Figure 5. The inhibitory effect of dimethyl trisulfide on the apple ring rot on apple fruit. (A) The disease spot diameter on apple fruits treated by various concentrations of dimethyl trisulfide. (B) The inhibition of various concentrations of dimethyl trisulfide against the apple ring rot on fruit. (C) The area-under-curve (AUC) of disease spot diameter on fruit treated by the various concentration of dimethyl trisulfide. Different lowercase letters indicate a significant difference between different treatments (P < 0.05).
Experiments 2
Only 1 day after inoculation, sparse mycelial colonies with different sizes appeared on the control fruit. During the first week, the colonies successively emerged and enlarged quickly, finally covering the whole fruit surface. The disease spots gradually appeared across the fruit surface during the second week. They progressively expanded and joined together later, eventually leading to fruit decay during the third and fourth weeks. However, apple fruits treated with a low DT concentration (15.63 μL/L) showed no symptoms during the first week. During the second week, an average of 3 sparse mycelial colonies appeared on the fruit. On average, 10 sparse mycelial colonies appeared on the fruit during the third and fourth weeks. However, the apple fruit treated with higher DT concentrations (>31.25 μL/L) showed no obvious disease symptom and exhibited 100% inhibition against the apple ring rot throughout the experiment period (Figure 6).
Figure 6. The apple fruit was first dipped in a Botryosphaeria dothidea culture for 15 min, subsequently exposed to various concentrations of dimethyl trisulfide, then cultured at 28°C in the dark for 4 weeks. Apple fruits with different treatments exhibited varying degrees of disease symptoms. (A) 15.63 μL/L, (B) 31.25 μL/L, (C) 62.5 μL/L, (D) control.
Dimethyl Trisulfide Enhanced the Apple Fruit Quality
All the six fruit quality indices of the four treatments (CK, DT, Bd, and DT + Bd) showed an up-and-down trend, fluctuating with prolonged time (Figure 7). The AUC of fruit quality indices was used to evaluate DT’s overall effect on the fruit quality. Compared to the control fruit (CK), DT treatment (DT) increased the SS content, SS/TA ratio and VC content by 4.22% (P = 0.0124), 16.59% (P = 0.0209), and 109.80% (P < 0.0001), respectively.

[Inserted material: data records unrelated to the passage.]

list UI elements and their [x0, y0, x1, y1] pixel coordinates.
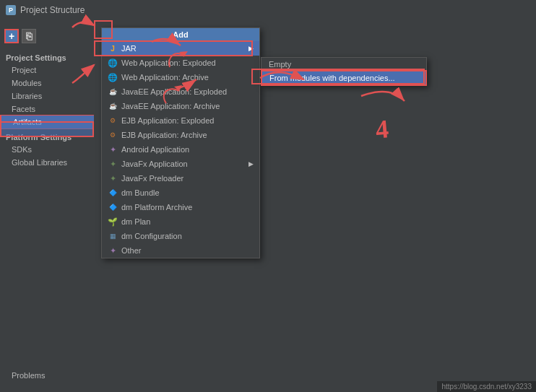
javaee-archive-icon: ☕ [108, 101, 118, 111]
javaee-exploded-icon: ☕ [108, 87, 118, 97]
dropdown-item-javaee-archive[interactable]: ☕ JavaEE Application: Archive [102, 99, 259, 113]
dropdown-item-javaee-exploded[interactable]: ☕ JavaEE Application: Exploded [102, 84, 259, 99]
dropdown-item-web-exploded[interactable]: 🌐 Web Application: Exploded [102, 56, 259, 70]
jar-icon: J [108, 43, 118, 53]
ejb-archive-icon: ⚙ [108, 130, 118, 140]
sidebar-item-global-libraries[interactable]: Global Libraries [0, 156, 94, 169]
window-title: Project Structure [20, 5, 85, 15]
submenu-item-empty[interactable]: Empty [261, 58, 426, 71]
sidebar-item-problems[interactable]: Problems [6, 369, 88, 382]
add-dropdown: Add J JAR ▶ Empty From modules with depe… [101, 27, 260, 258]
app-icon: P [6, 5, 16, 15]
sidebar-toolbar: + ⎘ [0, 26, 94, 46]
sidebar-item-project[interactable]: Project [0, 64, 94, 77]
dropdown-item-javafx-preloader[interactable]: ✦ JavaFx Preloader [102, 171, 259, 186]
sidebar-item-artifacts[interactable]: Artifacts [0, 116, 94, 129]
content-area: Add J JAR ▶ Empty From modules with depe… [94, 20, 536, 392]
status-bar: https://blog.csdn.net/xy3233 [437, 381, 536, 392]
dropdown-item-android[interactable]: ✦ Android Application [102, 142, 259, 157]
dropdown-header: Add [102, 28, 259, 41]
dropdown-item-javafx[interactable]: ✦ JavaFx Application ▶ [102, 157, 259, 171]
sidebar-item-sdks[interactable]: SDKs [0, 143, 94, 156]
dropdown-item-ejb-archive[interactable]: ⚙ EJB Application: Archive [102, 128, 259, 142]
main-layout: + ⎘ Project Settings Project Modules Lib… [0, 20, 536, 392]
web-archive-icon: 🌐 [108, 72, 118, 82]
sidebar-item-modules[interactable]: Modules [0, 77, 94, 90]
web-exploded-icon: 🌐 [108, 58, 118, 68]
dropdown-item-dm-platform[interactable]: 🔷 dm Platform Archive [102, 200, 259, 214]
dropdown-item-ejb-exploded[interactable]: ⚙ EJB Application: Exploded [102, 113, 259, 128]
dropdown-item-dm-config[interactable]: ▦ dm Configuration [102, 229, 259, 243]
sidebar-item-libraries[interactable]: Libraries [0, 90, 94, 103]
submenu-item-from-modules[interactable]: From modules with dependencies... [261, 71, 426, 85]
dm-config-icon: ▦ [108, 231, 118, 241]
dm-platform-icon: 🔷 [108, 202, 118, 212]
javafx-arrow: ▶ [248, 160, 254, 167]
dm-bundle-icon: 🔷 [108, 188, 118, 198]
dm-plan-icon: 🌱 [108, 217, 118, 227]
sidebar-bottom: Problems [0, 365, 94, 386]
sidebar-item-facets[interactable]: Facets [0, 103, 94, 116]
dropdown-item-other[interactable]: ✦ Other [102, 243, 259, 258]
dropdown-item-jar-label: JAR [121, 44, 137, 53]
title-bar: P Project Structure [0, 0, 536, 20]
add-button[interactable]: + [4, 29, 19, 43]
ejb-exploded-icon: ⚙ [108, 116, 118, 126]
javafx-icon: ✦ [108, 159, 118, 169]
other-icon: ✦ [108, 245, 118, 256]
platform-settings-label: Platform Settings [0, 129, 94, 143]
submenu-arrow: ▶ [248, 45, 254, 52]
sidebar: + ⎘ Project Settings Project Modules Lib… [0, 20, 94, 392]
android-icon: ✦ [108, 144, 118, 154]
dropdown-item-web-archive[interactable]: 🌐 Web Application: Archive [102, 70, 259, 84]
dropdown-item-jar[interactable]: J JAR ▶ Empty From modules with dependen… [102, 41, 259, 56]
copy-button[interactable]: ⎘ [22, 29, 36, 43]
dropdown-item-dm-plan[interactable]: 🌱 dm Plan [102, 214, 259, 229]
jar-submenu: Empty From modules with dependencies... [261, 57, 427, 86]
annotation-4: 4 [374, 113, 390, 144]
javafx-preloader-icon: ✦ [108, 173, 118, 183]
dropdown-item-dm-bundle[interactable]: 🔷 dm Bundle [102, 186, 259, 200]
project-settings-label: Project Settings [0, 49, 94, 64]
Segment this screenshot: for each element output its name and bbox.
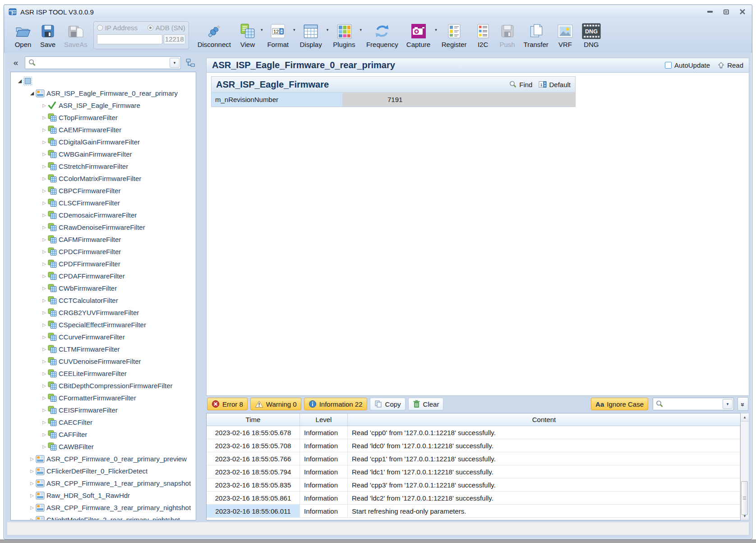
expander-collapsed-icon[interactable]: ▷ bbox=[41, 127, 48, 132]
view-button[interactable]: View bbox=[235, 21, 260, 50]
tree-item[interactable]: ▷ASR_CPP_Firmware_1_rear_primary_snapsho… bbox=[11, 477, 196, 489]
display-button[interactable]: Display bbox=[295, 21, 326, 50]
expander-collapsed-icon[interactable]: ▷ bbox=[41, 213, 48, 218]
column-header-content[interactable]: Content bbox=[348, 413, 740, 426]
log-row[interactable]: 2023-02-16 18:55:05.708InformationRead '… bbox=[207, 439, 740, 452]
tree-item[interactable]: ▷CLSCFirmwareFilter bbox=[11, 197, 196, 209]
tree-item[interactable]: ▷CEELiteFirmwareFilter bbox=[11, 367, 196, 380]
log-scrollbar[interactable]: ▲ ▼ bbox=[741, 413, 749, 520]
copy-button[interactable]: Copy bbox=[370, 398, 406, 410]
tree-item[interactable]: ▷CAFMFirmwareFilter bbox=[11, 233, 196, 246]
i2c-button[interactable]: I2C bbox=[471, 21, 495, 50]
tree-search-input[interactable]: ▾ bbox=[25, 56, 181, 69]
expander-collapsed-icon[interactable]: ▷ bbox=[41, 322, 48, 327]
disconnect-button[interactable]: Disconnect bbox=[194, 21, 235, 50]
register-button[interactable]: Register bbox=[438, 21, 471, 50]
expander-collapsed-icon[interactable]: ▷ bbox=[41, 359, 48, 364]
expander-collapsed-icon[interactable]: ▷ bbox=[41, 164, 48, 169]
scrollbar-thumb[interactable] bbox=[741, 481, 748, 515]
tree-item[interactable]: ▷CNightModeFilter_2_rear_primary_nightsh… bbox=[11, 514, 196, 520]
warning-filter-button[interactable]: Warning 0 bbox=[250, 398, 301, 410]
log-row[interactable]: 2023-02-16 18:55:05.794InformationRead '… bbox=[207, 465, 740, 478]
tree-item[interactable]: ▷CUVDenoiseFirmwareFilter bbox=[11, 355, 196, 367]
transfer-button[interactable]: Transfer bbox=[520, 21, 553, 50]
expander-collapsed-icon[interactable]: ▷ bbox=[41, 274, 48, 278]
expander-collapsed-icon[interactable]: ▷ bbox=[41, 237, 48, 242]
expander-collapsed-icon[interactable]: ▷ bbox=[28, 493, 36, 498]
tree-item[interactable]: ▷CSpecialEffectFirmwareFilter bbox=[11, 319, 196, 331]
expander-collapsed-icon[interactable]: ▷ bbox=[41, 310, 48, 315]
column-header-time[interactable]: Time bbox=[207, 413, 300, 426]
error-filter-button[interactable]: Error 8 bbox=[207, 398, 248, 410]
read-button[interactable]: Read bbox=[717, 61, 743, 70]
tree-item[interactable]: ▷CStretchFirmwareFilter bbox=[11, 160, 196, 172]
tree-item[interactable]: ◢ASR_ISP_Eagle_Firmware_0_rear_primary bbox=[11, 87, 196, 99]
expander-collapsed-icon[interactable]: ▷ bbox=[41, 152, 48, 157]
expander-collapsed-icon[interactable]: ▷ bbox=[41, 103, 48, 108]
find-button[interactable]: Find bbox=[509, 80, 532, 88]
tree-item[interactable]: ▷CRGB2YUVFirmwareFilter bbox=[11, 306, 196, 319]
expander-collapsed-icon[interactable]: ▷ bbox=[41, 176, 48, 181]
tree-item[interactable]: ▷CDigitalGainFirmwareFilter bbox=[11, 136, 196, 148]
tree-item[interactable]: ▷CPDCFirmwareFilter bbox=[11, 246, 196, 258]
log-row[interactable]: 2023-02-16 18:55:06.011InformationStart … bbox=[207, 505, 740, 518]
log-search-dropdown[interactable]: ▾ bbox=[723, 399, 733, 409]
log-row[interactable]: 2023-02-16 18:55:05.861InformationRead '… bbox=[207, 492, 740, 505]
expander-collapsed-icon[interactable]: ▷ bbox=[41, 408, 48, 413]
expander-collapsed-icon[interactable]: ▷ bbox=[28, 517, 36, 520]
tree-view-mode-button[interactable] bbox=[184, 57, 196, 69]
expander-collapsed-icon[interactable]: ▷ bbox=[41, 286, 48, 291]
tree-item[interactable]: ▷CPDFFirmwareFilter bbox=[11, 258, 196, 270]
tree-item[interactable]: ▷ASR_ISP_Eagle_Firmware bbox=[11, 99, 196, 111]
expander-collapsed-icon[interactable]: ▷ bbox=[41, 298, 48, 303]
minimize-button[interactable] bbox=[705, 8, 715, 15]
tree-item[interactable]: ▷CFlickerDetFilter_0_FlickerDetect bbox=[11, 465, 196, 477]
serial-number-field[interactable]: 12218 bbox=[164, 34, 185, 44]
expander-collapsed-icon[interactable]: ▷ bbox=[41, 395, 48, 400]
expander-collapsed-icon[interactable]: ▷ bbox=[41, 334, 48, 339]
expander-collapsed-icon[interactable]: ▷ bbox=[41, 249, 48, 254]
default-button[interactable]: 1 Default bbox=[539, 81, 571, 88]
expander-collapsed-icon[interactable]: ▷ bbox=[28, 481, 36, 486]
tree-item[interactable]: ▷CAFFilter bbox=[11, 428, 196, 441]
expander-expanded-icon[interactable]: ◢ bbox=[16, 78, 23, 84]
tree-item[interactable]: ▷ASR_CPP_Firmware_0_rear_primary_preview bbox=[11, 453, 196, 465]
tree-item[interactable]: ▷CCurveFirmwareFilter bbox=[11, 331, 196, 343]
expander-collapsed-icon[interactable]: ▷ bbox=[28, 456, 36, 461]
plugins-button[interactable]: Plugins bbox=[329, 21, 359, 50]
tree-item[interactable]: ▷CFormatterFirmwareFilter bbox=[11, 392, 196, 404]
expander-collapsed-icon[interactable]: ▷ bbox=[28, 469, 36, 473]
maximize-button[interactable] bbox=[721, 8, 731, 15]
information-filter-button[interactable]: Information 22 bbox=[304, 398, 367, 410]
tree-item[interactable]: ▷CTopFirmwareFilter bbox=[11, 111, 196, 124]
expander-collapsed-icon[interactable]: ▷ bbox=[41, 200, 48, 205]
dng-button[interactable]: DNG DNG bbox=[578, 21, 605, 50]
expander-collapsed-icon[interactable]: ▷ bbox=[41, 225, 48, 230]
expander-collapsed-icon[interactable]: ▷ bbox=[41, 371, 48, 376]
frequency-button[interactable]: Frequency bbox=[362, 21, 402, 50]
tree-item[interactable]: ▷CBPCFirmwareFilter bbox=[11, 185, 196, 197]
log-more-button[interactable]: » bbox=[738, 397, 748, 411]
expander-collapsed-icon[interactable]: ▷ bbox=[41, 383, 48, 388]
tree-item[interactable]: ▷CAECFilter bbox=[11, 416, 196, 428]
capture-dropdown-arrow[interactable]: ▾ bbox=[434, 28, 438, 32]
open-button[interactable]: Open bbox=[10, 21, 36, 50]
expander-expanded-icon[interactable]: ◢ bbox=[28, 90, 36, 96]
expander-collapsed-icon[interactable]: ▷ bbox=[41, 347, 48, 352]
property-value[interactable]: 7191 bbox=[342, 93, 575, 107]
tree-item[interactable]: ▷CDemosaicFirmwareFilter bbox=[11, 209, 196, 221]
tree-item[interactable]: ▷CWbFirmwareFilter bbox=[11, 282, 196, 294]
tree-item[interactable]: ▷CWBGainFirmwareFilter bbox=[11, 148, 196, 160]
vrf-button[interactable]: VRF bbox=[553, 21, 578, 50]
close-button[interactable] bbox=[738, 8, 747, 15]
search-history-dropdown[interactable]: ▾ bbox=[170, 58, 180, 68]
expander-collapsed-icon[interactable]: ▷ bbox=[41, 115, 48, 120]
expander-collapsed-icon[interactable]: ▷ bbox=[28, 505, 36, 510]
tree-item[interactable]: ▷Raw_HDR_Soft_1_RawHdr bbox=[11, 489, 196, 501]
log-row[interactable]: 2023-02-16 18:55:05.835InformationRead '… bbox=[207, 478, 740, 492]
expander-collapsed-icon[interactable]: ▷ bbox=[41, 444, 48, 449]
capture-button[interactable]: Capture bbox=[402, 21, 434, 50]
log-search-input[interactable]: ▾ bbox=[653, 398, 734, 410]
tree-item[interactable]: ▷CBitDepthCompressionFirmwareFilter bbox=[11, 380, 196, 392]
tree-item[interactable]: ▷CLTMFirmwareFilter bbox=[11, 343, 196, 355]
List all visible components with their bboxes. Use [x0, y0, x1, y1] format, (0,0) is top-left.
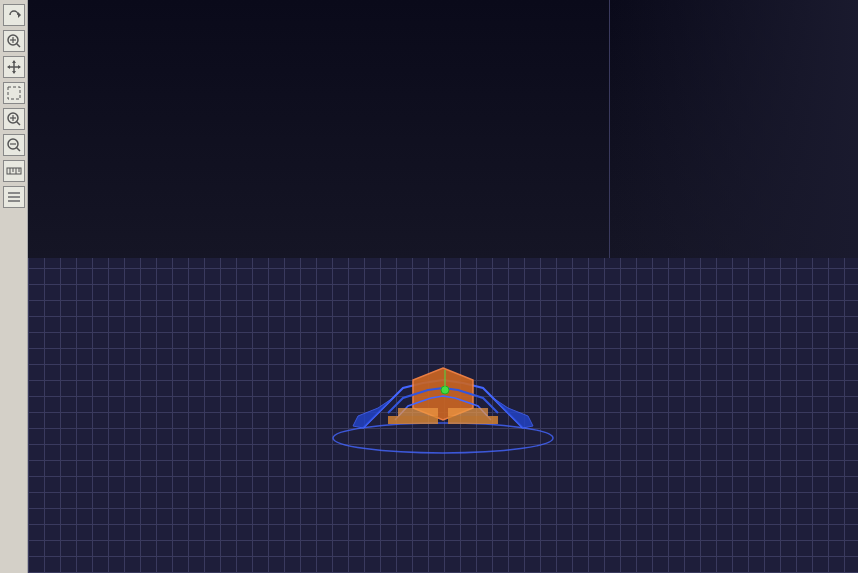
3d-canvas[interactable]	[28, 116, 537, 551]
svg-rect-42	[8, 192, 20, 194]
view-tools	[0, 116, 28, 551]
svg-line-35	[16, 148, 20, 152]
zoom-in-tool[interactable]	[3, 116, 25, 130]
left-panel: 3D View Temperature Curve	[0, 96, 538, 551]
svg-rect-47	[388, 416, 438, 424]
svg-rect-44	[8, 200, 20, 202]
scene	[28, 116, 537, 551]
ruler-tool[interactable]	[3, 160, 25, 182]
svg-rect-49	[398, 408, 438, 416]
svg-rect-43	[8, 196, 20, 198]
svg-line-31	[16, 122, 20, 126]
main-area: 3D View Temperature Curve	[0, 96, 858, 551]
svg-rect-50	[448, 408, 488, 416]
zoom-out-tool[interactable]	[3, 134, 25, 156]
layer-tool[interactable]	[3, 186, 25, 208]
svg-rect-48	[448, 416, 498, 424]
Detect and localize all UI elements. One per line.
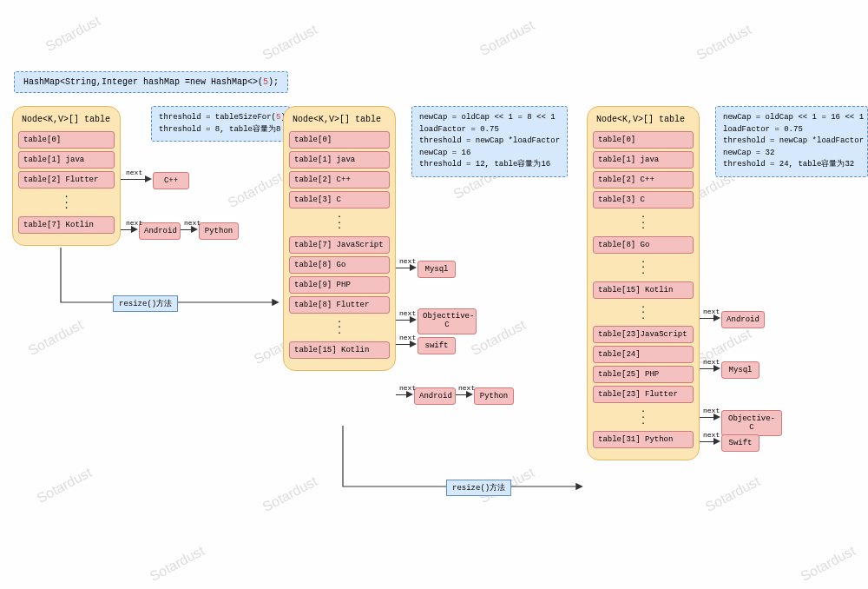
watermark: Sotardust	[694, 22, 754, 63]
ellipsis: ···	[289, 211, 390, 234]
watermark: Sotardust	[260, 22, 320, 63]
threshold-info-1: threshold = tableSizeFor(5) threshold = …	[151, 106, 290, 142]
chain-node: C++	[153, 172, 189, 189]
code-text-end: );	[268, 77, 279, 87]
ellipsis: ···	[18, 191, 115, 214]
table-slot: table[3] C	[289, 191, 390, 208]
next-label: next	[703, 407, 720, 414]
table-slot: table[24]	[593, 346, 694, 363]
table-slot: table[1] java	[18, 151, 115, 169]
table-slot: table[15] Kotlin	[289, 341, 390, 359]
table-title: Node<K,V>[] table	[18, 114, 115, 129]
watermark: Sotardust	[43, 13, 103, 55]
chain-node: Objecttive-C	[418, 308, 477, 334]
table-slot: table[9] PHP	[289, 276, 390, 294]
ellipsis: ···	[593, 211, 694, 234]
chain-node: Android	[414, 387, 456, 405]
table-slot: table[8] Flutter	[289, 296, 390, 314]
hashmap-table-1: Node<K,V>[] table table[0] table[1] java…	[12, 106, 121, 246]
next-label: next	[399, 309, 416, 317]
next-label: next	[399, 334, 416, 341]
next-label: next	[399, 384, 416, 392]
code-text: HashMap<String,Integer hashMap =new Hash…	[23, 77, 263, 87]
next-label: next	[126, 169, 142, 176]
table-slot: table[7] Kotlin	[18, 216, 115, 234]
next-label: next	[184, 219, 201, 227]
table-title: Node<K,V>[] table	[289, 114, 390, 129]
table-slot: table[7] JavaScript	[289, 236, 390, 254]
table-slot: table[31] Python	[593, 431, 694, 448]
watermark: Sotardust	[469, 317, 529, 359]
watermark: Sotardust	[260, 473, 320, 515]
resize-method-2: resize()方法	[446, 480, 511, 496]
chain-node: Mysql	[721, 361, 760, 379]
watermark: Sotardust	[35, 465, 95, 506]
watermark: Sotardust	[148, 543, 207, 585]
ellipsis: ···	[593, 256, 694, 279]
code-declaration: HashMap<String,Integer hashMap =new Hash…	[14, 71, 288, 93]
watermark: Sotardust	[799, 543, 858, 585]
table-slot: table[0]	[18, 131, 115, 149]
table-title: Node<K,V>[] table	[593, 114, 694, 129]
chain-node: Android	[139, 222, 181, 240]
next-label: next	[703, 358, 720, 366]
watermark: Sotardust	[226, 169, 286, 211]
next-label: next	[703, 308, 720, 315]
watermark: Sotardust	[703, 473, 763, 515]
next-label: next	[703, 431, 720, 439]
table-slot: table[1] java	[289, 151, 390, 169]
table-slot: table[15] Kotlin	[593, 281, 694, 299]
threshold-info-3: newCap = oldCap << 1 = 16 << 1 loadFacto…	[715, 106, 868, 177]
chain-node: Mysql	[418, 261, 456, 278]
chain-node: Python	[199, 222, 239, 240]
table-slot: table[1] java	[593, 151, 694, 169]
table-slot: table[3] C	[593, 191, 694, 208]
table-slot: table[8] Go	[289, 256, 390, 274]
resize-method-1: resize()方法	[113, 295, 178, 312]
chain-node: Android	[721, 311, 765, 328]
next-label: next	[126, 219, 142, 227]
watermark: Sotardust	[26, 317, 86, 359]
threshold-info-2: newCap = oldCap << 1 = 8 << 1 loadFactor…	[411, 106, 568, 177]
ellipsis: ···	[593, 406, 694, 428]
hashmap-table-2: Node<K,V>[] table table[0] table[1] java…	[283, 106, 396, 371]
next-label: next	[399, 257, 416, 265]
next-label: next	[458, 384, 475, 392]
chain-node: Swift	[721, 434, 760, 452]
table-slot: table[23]JavaScript	[593, 326, 694, 343]
ellipsis: ···	[593, 301, 694, 324]
table-slot: table[2] C++	[593, 171, 694, 189]
table-slot: table[0]	[593, 131, 694, 149]
table-slot: table[2] Flutter	[18, 171, 115, 189]
table-slot: table[0]	[289, 131, 390, 149]
watermark: Sotardust	[477, 17, 537, 59]
table-slot: table[8] Go	[593, 236, 694, 254]
hashmap-table-3: Node<K,V>[] table table[0] table[1] java…	[587, 106, 700, 460]
ellipsis: ···	[289, 316, 390, 339]
table-slot: table[25] PHP	[593, 366, 694, 383]
table-slot: table[2] C++	[289, 171, 390, 189]
chain-node: swift	[418, 337, 456, 354]
chain-node: Objective-C	[721, 410, 782, 436]
chain-node: Python	[474, 387, 514, 405]
table-slot: table[23] Flutter	[593, 386, 694, 403]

Compared to the fruit inoculated with Bd (Bd), DT treatment (DT + Bd) significantly increased VC content by 86.13% (P = 0.0499), SS content by 3.67% (P = 0.0346), and also enhanced SS/TA ratio by 19.05% (P = 0.0581) (Figure 8).
Figure 7. The dynamic changes of internal quality indexes including total soluble solid (A), soluble sugar (B), titratable acidity (C), TSS/TA (D), SS/TA (E), and vitamin C (F) in the different treatment fruit.
Figure 8. The area-under-curve (AUC) of internal quality indexes including total soluble solid (A), soluble sugar (B), titratable acidity (C), TSS/TA (D), SS/TA (E), and vitamin C (F) the different treatment fruit. *P < 0.05, ***P < 0.001, ns P > 0.05.
Dimethyl Trisulfide Induced the Expression of Defense-Related Genes
Dimethyl trisulfide induced all the detected genes in apple fruit, six (GLU-1, GLU-2, POD-1, POD-2, CHI, and CAT) of which were significantly up-regulated (Figure 9). Compared with the control (CK), the six genes in DT-treated apple fruit (DT) were up-regulated by 14.91 (GLU-2) to 84.09 (CAT) times, with an average of 39.09 times. Compared to fruit inoculated with B. dothidea (Bd), the six genes in DT-treated apple fruit (Bd + DT) were increased by 4.13 (CHI) to 296.50 (POD-2) times, averaged 95.24 times. These results revealed that the DT markedly induces apple fruit’s defense-related genes whether or not they were inoculated with B. dothidea.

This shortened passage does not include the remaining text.